Erroneously called the french horn, the horn traces its ancestry to Germany. The modern double horn is a new addition to the orchestra, first emerging in the late 1800s in Germany. The instrument is pitched in two keys B-flat and F, and the use of the thumb trigger switches between the two "sides' of the instrument.
Despite having two fundamental pitches - F and B-flat, the horn is considered an F instrument. As such, written pitches sound a fifth lower than printed.
The horn, despite its extensive solo range, has a p ractical range of two octaves. This is due to the nature of the instrument. Low pitches are difficult to play, and often limited to players that specialize in playing in the absolute lowest range of the instrument. Likewise, some players specialize in playing in the highest range of the instrument. However, for practical purposes, it is best to stay within the staff when writing for horn.

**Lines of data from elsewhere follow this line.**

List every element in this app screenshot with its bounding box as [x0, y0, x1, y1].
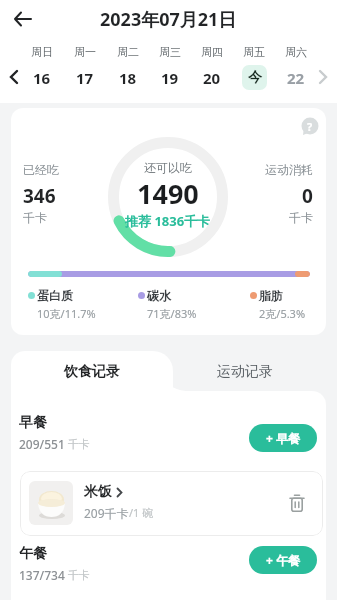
- staticText: 10克/11.7%: [37, 306, 96, 321]
- button[interactable]: 今: [242, 65, 267, 90]
- staticText: 运动记录: [217, 363, 273, 381]
- button[interactable]: 16: [33, 68, 51, 88]
- staticText: ?: [307, 119, 313, 134]
- staticText: 周三: [159, 45, 181, 59]
- staticText: 米饭: [84, 483, 112, 501]
- staticText: 周一: [74, 45, 96, 59]
- staticText: 碳水: [147, 288, 171, 303]
- staticText: 137/734: [19, 567, 65, 583]
- staticText: 运动消耗: [265, 162, 313, 177]
- staticText: 蛋白质: [37, 288, 73, 303]
- button[interactable]: 20: [203, 68, 221, 88]
- staticText: 209千卡: [84, 505, 129, 521]
- button[interactable]: 米饭: [20, 471, 323, 536]
- staticText: 1490: [137, 175, 199, 212]
- staticText: + 早餐: [266, 430, 300, 446]
- button[interactable]: 19: [161, 68, 179, 88]
- staticText: 2克/5.3%: [259, 306, 306, 321]
- button[interactable]: 18: [119, 68, 137, 88]
- staticText: 周五: [243, 45, 265, 59]
- staticText: 已经吃: [23, 162, 59, 177]
- staticText: /1 碗: [129, 505, 154, 520]
- staticText: 周六: [285, 45, 307, 59]
- staticText: 2023年07月21日: [100, 7, 237, 32]
- staticText: 千卡: [65, 436, 90, 451]
- button[interactable]: 22: [287, 68, 305, 88]
- button[interactable]: 17: [76, 68, 94, 88]
- button[interactable]: 运动记录: [185, 351, 305, 392]
- staticText: 346: [23, 183, 56, 209]
- staticText: 周日: [31, 45, 53, 59]
- staticText: 今: [248, 69, 262, 87]
- button[interactable]: + 午餐: [249, 546, 317, 574]
- staticText: 早餐: [19, 414, 47, 432]
- staticText: 209/551: [19, 436, 65, 452]
- staticText: 71克/83%: [147, 306, 197, 321]
- staticText: 千卡: [65, 567, 90, 582]
- staticText: 饮食记录: [64, 363, 120, 381]
- staticText: 午餐: [19, 545, 47, 563]
- button[interactable]: 饮食记录: [11, 351, 173, 392]
- button[interactable]: [289, 494, 305, 513]
- staticText: 周四: [201, 45, 223, 59]
- button[interactable]: [8, 4, 38, 34]
- staticText: 推荐 1836千卡: [125, 212, 211, 230]
- staticText: 周二: [117, 45, 139, 59]
- staticText: + 午餐: [266, 552, 300, 568]
- staticText: 千卡: [23, 210, 47, 225]
- button[interactable]: + 早餐: [249, 424, 317, 452]
- staticText: 0: [302, 183, 313, 209]
- staticText: 千卡: [289, 210, 313, 225]
- staticText: 还可以吃: [144, 160, 192, 175]
- staticText: 脂肪: [259, 288, 283, 303]
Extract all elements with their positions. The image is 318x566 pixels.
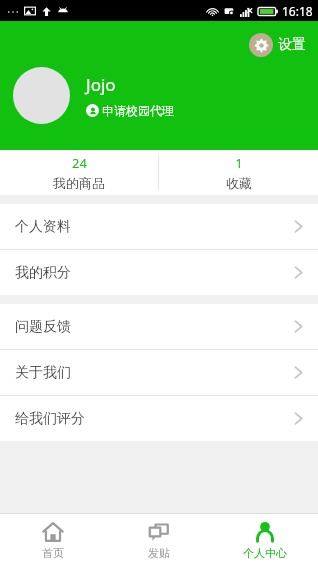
button[interactable]: 首页: [0, 514, 106, 566]
staticText: 1: [235, 154, 243, 172]
staticText: 发贴: [148, 546, 170, 560]
button[interactable]: 我的积分: [0, 250, 318, 295]
staticText: 首页: [42, 546, 64, 560]
staticText: 设置: [278, 36, 306, 54]
button[interactable]: 申请校园代理: [86, 103, 174, 118]
staticText: 个人中心: [243, 546, 287, 560]
button[interactable]: Profile photo: [13, 67, 70, 124]
staticText: 我的商品: [53, 175, 105, 191]
staticText: 16:18: [282, 3, 313, 19]
button[interactable]: 1: [159, 150, 318, 195]
staticText: 关于我们: [15, 364, 71, 382]
button[interactable]: 个人中心: [212, 514, 318, 566]
staticText: 我的积分: [15, 264, 71, 282]
button[interactable]: 设置: [247, 31, 308, 59]
staticText: 24: [72, 154, 87, 172]
staticText: 收藏: [226, 175, 252, 191]
button[interactable]: 给我们评分: [0, 396, 318, 441]
staticText: 个人资料: [15, 218, 71, 236]
button[interactable]: 关于我们: [0, 350, 318, 395]
button[interactable]: 问题反馈: [0, 304, 318, 349]
staticText: 给我们评分: [15, 410, 85, 428]
staticText: 申请校园代理: [102, 103, 174, 118]
button[interactable]: 发贴: [106, 514, 212, 566]
staticText: Jojo: [86, 73, 116, 96]
button[interactable]: 个人资料: [0, 204, 318, 249]
staticText: 问题反馈: [15, 318, 71, 336]
button[interactable]: 24: [0, 150, 158, 195]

The double horn is used significantly in film music, due to its robust timbre. It can be a powerful instrument when played in large sections of four (or eight).
Unlike the other brass instruments, it resides in the upper range of its overtone series. Young horn players often struggle identifying the partial they are playing and pitch accuracy is one of the major hurdles for the beginner. Therefore, horns are not as agile as trumpets, and fast runs are discouraged.
One notable technique used by horns is the "horn rip". The closer intervals of the overtone series allow a horn player to "rip" through these partials, often jumping from the octave below.
Although not as common, horn players also can play "stopped". By placing their hand further into the bell, the timbre of the horn is changed to a very brilliant tone. The pitch is actually raised a half-step, though the horn player is the one that does the transposing. As a player is playing against higher resistance, this can only be performed at louder dynamics.